TransCanada Corp is in talks to get into the crude-by-rail business, Reuters reported, and will probably do so even if its Keystone XL pipeline extension project goes forward, its CEO said on Wednesday.
“If I were to put a probability one it, I'd say there’s a better than 50-50 chance that we will be in that business in some form or fashion in the future,” Russ Girling told the news agency.
Girling added that the company expects rail to be a larger part of the transportation mix, “so it’s likely a business that we’re in long-term irrespective of Keystone.”
In October TransCanada asked Canadian regulators to approve a pipeline to carry oil-sands crude across the country to Canada’s east coast.
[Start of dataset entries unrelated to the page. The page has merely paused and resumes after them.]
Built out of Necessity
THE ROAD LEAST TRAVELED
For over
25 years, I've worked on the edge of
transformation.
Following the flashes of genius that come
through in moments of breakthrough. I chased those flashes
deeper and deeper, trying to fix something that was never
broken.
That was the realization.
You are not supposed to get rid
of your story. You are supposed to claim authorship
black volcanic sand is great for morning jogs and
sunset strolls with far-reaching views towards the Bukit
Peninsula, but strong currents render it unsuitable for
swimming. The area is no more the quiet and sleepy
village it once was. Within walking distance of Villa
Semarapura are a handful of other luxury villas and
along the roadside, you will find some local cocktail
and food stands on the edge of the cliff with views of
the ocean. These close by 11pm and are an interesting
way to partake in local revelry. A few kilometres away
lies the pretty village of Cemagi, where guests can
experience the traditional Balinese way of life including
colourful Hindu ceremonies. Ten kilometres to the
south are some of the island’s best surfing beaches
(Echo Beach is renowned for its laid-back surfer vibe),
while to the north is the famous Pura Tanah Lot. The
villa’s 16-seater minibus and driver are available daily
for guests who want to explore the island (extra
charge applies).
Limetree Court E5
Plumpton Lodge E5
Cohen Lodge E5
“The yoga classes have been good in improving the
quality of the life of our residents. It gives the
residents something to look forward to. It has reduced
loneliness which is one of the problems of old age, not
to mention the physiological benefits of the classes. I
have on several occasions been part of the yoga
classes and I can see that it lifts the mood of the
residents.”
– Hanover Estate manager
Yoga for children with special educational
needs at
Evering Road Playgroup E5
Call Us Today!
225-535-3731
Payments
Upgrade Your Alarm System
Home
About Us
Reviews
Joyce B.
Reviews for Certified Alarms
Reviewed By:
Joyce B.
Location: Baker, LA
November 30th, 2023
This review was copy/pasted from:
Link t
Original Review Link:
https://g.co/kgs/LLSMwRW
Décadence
That line, the C$12 billion (US$11 billion) Energy East project, wouldn’t involve the U.S., and would provide a route for Canadian oil to move by tanker to the Gulf Coast, Bloomberg reported.
Finding their own alternatives, oil producers are boosting shipments on trains to the U.S. from Canada. Rail exports of crude have risen 54% from the beginning of last year to 163,000 barrels a day (bbl/d) in the third quarter, according to the National Energy Board. National Bank Financial predicts producers will be able to load 700,000 barrels onto trains in Canada next year.
Keystone XL would carry 830,000 bbl/d from Steele City, Neb., to link up with the company’s existing network to the Gulf Coast.